PhD candidate | History

Lucy Vorobej, a third year PhD student in history, wants her research, passion and commitment to effect change in the community, and all across Canada, too. She aims to use her expertise to reduce discrimination and exclusion by educating Canadians and their politicians and bureaucrats. She wants to help them understand that knowledge of the history of colonization is vital to redress racialized health policies that have left many Indigenous communities disproportionately affected by rates of ill-health.

student headshot

Along with her own research, Lucy is involved with initiatives that respond to the Truth and Reconciliation Commission (TRC) calls to action. On campus, these include her role as a planning committee member for the Indigenous Speakers Series at the University of Waterloo. “It is so personally enriching to have the voices that are so often missing, heard on campus. I feel that the exposure I get to the diverse speakers also makes my academic work stronger.”

In 2018, she attended a summer school at Laurentian University for graduate students involved in Indigenous health research. Thinking about her summer school experience, Lucy says, “As a settler in Canada, I have a responsibility to educate myself and to help educate other settlers. We as Canadians have a responsibility to learn about our own history. We can’t talk about an age of reconciliation without learning and action. I hope to bring that forward.”

As a PhD candidate, Lucy is part of the Tri-University (Tri-U) graduate program, which combines the expertise of historians at the University of Waterloo, Wilfrid Laurier University and the University of Guelph – and Lucy is often in the thick of the program’s initiatives and events.  She co-organized the Tri-U graduate conference for 2018 with the theme History in the Community, which asked questions such as: how do narratives of communities inform how we understand communities? How does that inform belonging? Reflecting on the conference, Lucy says, "Community is important to me. Typically, a historian is pictured as an isolated individual so it's wonderful when we have events that bring people together to share in historical knowledge and challenge that stereotype."

graduate students in history

Lucy brings history graduate students from across the Tri-U together through community events. 

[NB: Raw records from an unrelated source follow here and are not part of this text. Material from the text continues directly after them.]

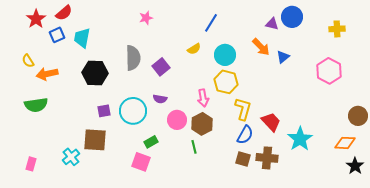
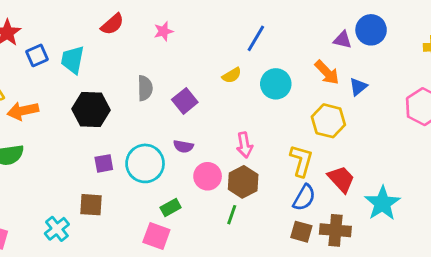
red semicircle: (64, 13) -> (112, 24), moved
gray semicircle: (133, 58) -> (145, 88), size x0.7
yellow hexagon: (226, 82) -> (328, 121), moved
brown square: (95, 140) -> (91, 205), size x0.7
green line: (194, 147) -> (232, 215), turned 32

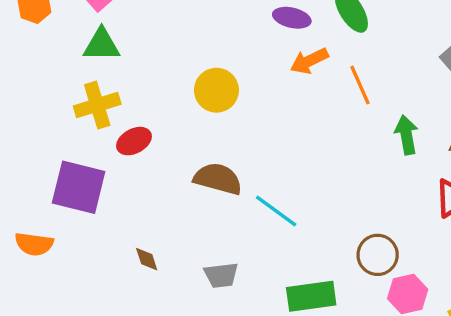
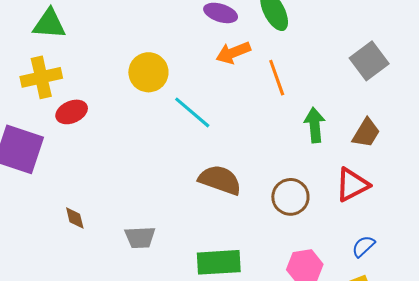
brown semicircle: (218, 179) -> (220, 180), moved
cyan line: (276, 211) -> (192, 112), moved
brown circle: (378, 255) -> (290, 197), moved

As if being a graduate student and volunteer dedicated to Indigenization wasn’t enough, Lucy runs a website focused on missing and murdered Indigenous women. The website began as a project she worked on as a master’s student with classmate Katie McKinnon. They looked at one newspaper in each province in Canada from the 1970s to the early 2000s and mapped the ways missing and murdered Indigenous women’s narratives were misrepresented by the media. The aim was to understand how different stereotypes of Indigenous women developed. Lucy says “I want to show that history matters and historical consciousness matters. The historical stereotypes present in newspaper reporting about missing and murdered Indigenous women to this day prove that. History provides a vital piece of information to understand how we got here and to think about how we can redress some of these injustices and these negative images.” By having these stereotypes present, they create incorrect narratives that contribute to misconceptions that justify colonization.

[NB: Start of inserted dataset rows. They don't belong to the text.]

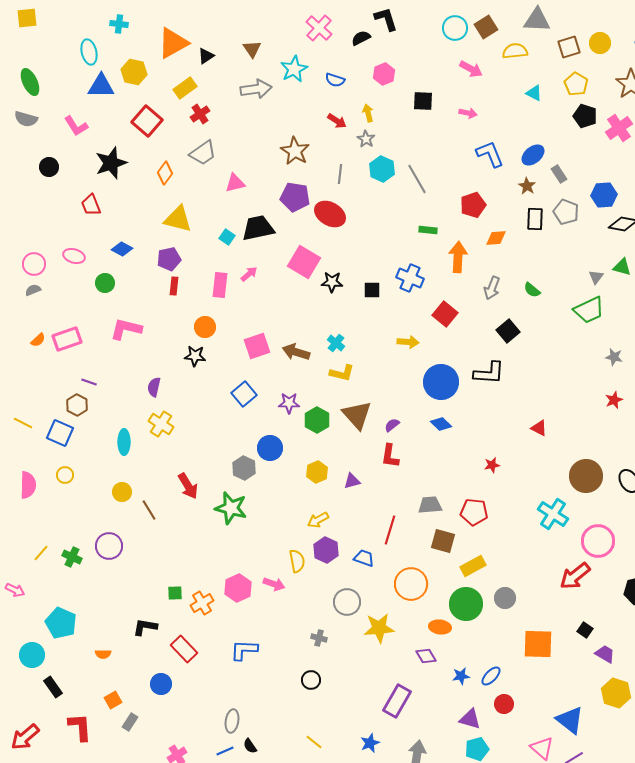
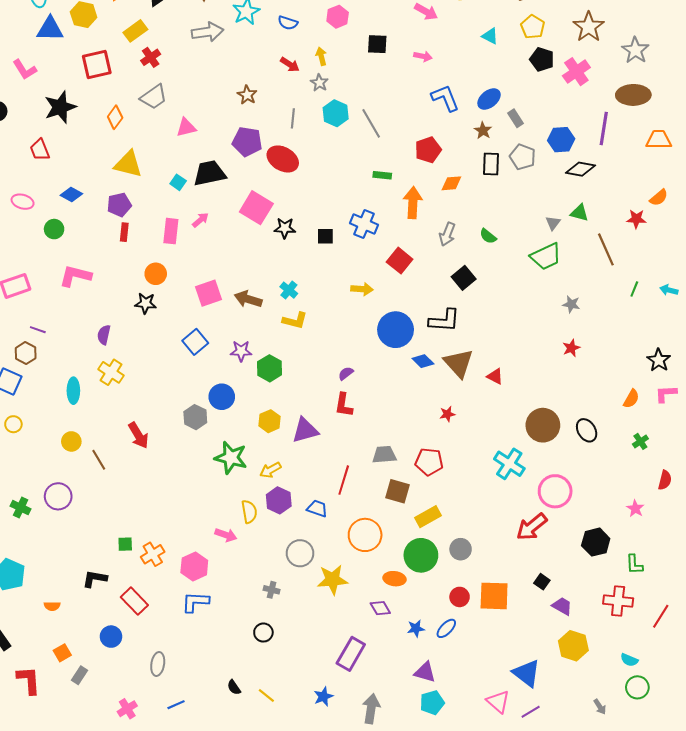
red square: (147, 121) -> (97, 64), turned 36
brown star: (295, 151) -> (247, 95), size x0.7
brown triangle: (357, 415) -> (459, 363), moved
blue diamond: (441, 424) -> (423, 361), moved
purple triangle: (352, 481) -> (305, 430), size x1.6
green star: (231, 508) -> (231, 458), moved
pink hexagon: (238, 588) -> (194, 566), moved
red circle: (504, 704) -> (460, 597), moved
gray ellipse: (232, 721) -> (158, 664), moved
black semicircle: (250, 746) -> (234, 687), moved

Shaking the Movers is a program, sponsored by the Landon Pearson Resource Centre, that Lucy has worked with for a number of years to discuss societal issues and deliberate on solutions with others in the community. Each year, young people gather to discuss an article from the UN Convention on the Rights of the Child, and draft a report that they send to the movers of society – parliamentarians and leaders of NGOs. Lucy has been involved in this process numerous times, discussing refugee and Indigenous children, children in the child welfare system, discrimination, and the right to education, to name a few.

Lucy’s PhD experience has given her the space to assess what is important to her, and then also investigate how she can contribute further. Looking to the future, Lucy says “I’m committed to continuing to work for reconciliation and to maintain my passion for education. I am hopeful my next steps involve history, advocacy and reconciliation work.”